A presidential referendum or early election in spring 2017?
Exactly three months after the bloody military coup attempt of July 15, the aftermath of which saw the winds of political reconciliation and understanding blowing, Turkey has returned to its high degree of polarization. As before, one of the main issues is President Tayyip Erdoğan’s bid to force a shift from the parliamentary system to an executive presidential system with fewer checks and balances.
Speaking in the Central Anatolian city of Konya on Oct. 14, Erdoğan said the problem was not himself, but rather his governing style. “I want to get the job done as quickly as possible,” he said, referring to his earlier comments that he hated being “delayed” as the head of the executive body by parliament or the judiciary.
“Let’s change the constitution. Let’s take it to the people,” Prime Minister Binali Yıldırım said on the same day in the Western city of İzmir.
The debate was heated up again earlier this week when Nationalist Movement Party (MHP) head Devlet Bahçeli suggested that the ruling Justice and Development Party (AK Parti) should bring its constitutional draft to parliament without delay and go to a referendum if it could secure the necessary number of votes. Any constitutional amendment can be approved if two-thirds of parliament votes for it, (367 votes out of the total 550 seats). In order for the amendment to be taken to a referendum, three-fifths (330 votes) are needed. The AK Parti has 317 seats in parliament, so it needs support from the other parties to make any changes or take them to a referendum.
Because of this, Erdoğan and the AK Parti got excited after Bahçeli, the head of a party with 40 seats in parliament, came up with the idea. PM Yıldırım welcomed the remark and said the government would bring a draft to parliament as soon as possible.
Bahçeli’s remarks have been slammed by the two other opposition parties.

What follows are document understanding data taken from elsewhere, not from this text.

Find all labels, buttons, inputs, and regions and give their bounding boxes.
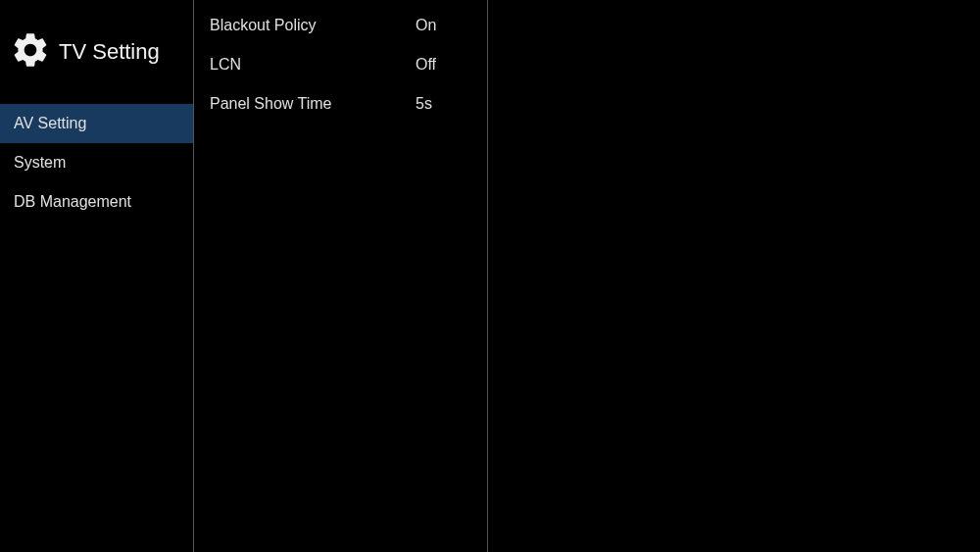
setting-value: On [416,16,436,35]
setting-row-blackout-policy[interactable]: Blackout Policy On [194,6,487,45]
setting-value: 5s [416,94,432,114]
setting-label: LCN [210,55,416,75]
nav-item-label: System [14,154,66,171]
sidebar: TV Setting AV Setting System DB Manageme… [0,0,194,552]
nav-item-db-management[interactable]: DB Management [0,182,193,222]
nav-item-av-setting[interactable]: AV Setting [0,104,193,143]
nav-item-label: AV Setting [14,115,86,131]
settings-panel: Blackout Policy On LCN Off Panel Show Ti… [194,0,488,552]
gear-icon [10,29,51,75]
setting-row-lcn[interactable]: LCN Off [194,45,487,84]
right-pane [488,0,980,552]
setting-row-panel-show-time[interactable]: Panel Show Time 5s [194,84,487,124]
nav-list: AV Setting System DB Management [0,104,193,222]
sidebar-header: TV Setting [0,0,193,104]
setting-label: Blackout Policy [210,16,416,35]
setting-label: Panel Show Time [210,94,416,114]
nav-item-label: DB Management [14,193,131,210]
page-title: TV Setting [59,39,160,65]
setting-value: Off [416,55,436,75]
nav-item-system[interactable]: System [0,143,193,182]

Social democratic main opposition Republican People’s Party (CHP) head Kemal Kılıçdaroğlu claimed that the MHP had made a secret deal with the AK Parti in an anti-democratic move. Kurdish problem-focused Peoples’ Democratic Party (HDP) Deputy Chair İdris Baluken said the AK Parti and the MHP were both trying to drag Turkey to a dictatorship.
Upon the reactions, MHP spokesman Ercan Akçay said Bahçeli’s words had been misunderstood. He stressed that Bahçeli did not say the MHP would support the presidential system, and was in fact in favor of strengthening Turkey’s parliamentary system.
But the genie now seems to be out of the bottle.
Mustafa Şentop, the head of parliament’s Constitutional Commission and a senior AK Parti figure, said a referendum could be possible in the spring of 2017. Justice Minister Bekir Bozdağ said that “if the MHP agreed” they could change Turkey’s administrative regime together in early 2017.
On the other hand, there are reports from the CHP backstage claiming that Kılıçdaroğlu has asked his deputies to get ready for an early election around April 2017.
There are also reports that the Supreme Election Boards (YSK) has been preparing for the printing of ballots, though there are no details on whether these reported ballots are for an election or a referendum.
According to whispers in Ankara - based on Yıldırım’s recent claim that there is not even one name in the AK Parti with links to the U.S.-resident Islamist preacher Fethullah Gülen, accused of being behind the July 15 coup attempt - an early election could give Erdoğan and Yıldırım the opportunity to silently oust names with suspected links to Gülen, freeing them of any political headaches caused by prosecutions. In fact, that applies to all parties.
It is still not clear how these developments will unfold. But this may become clearer after the AK Parti’s consultative conference to be held in the Central Anatolian city of Afyon on Oct. 21-23.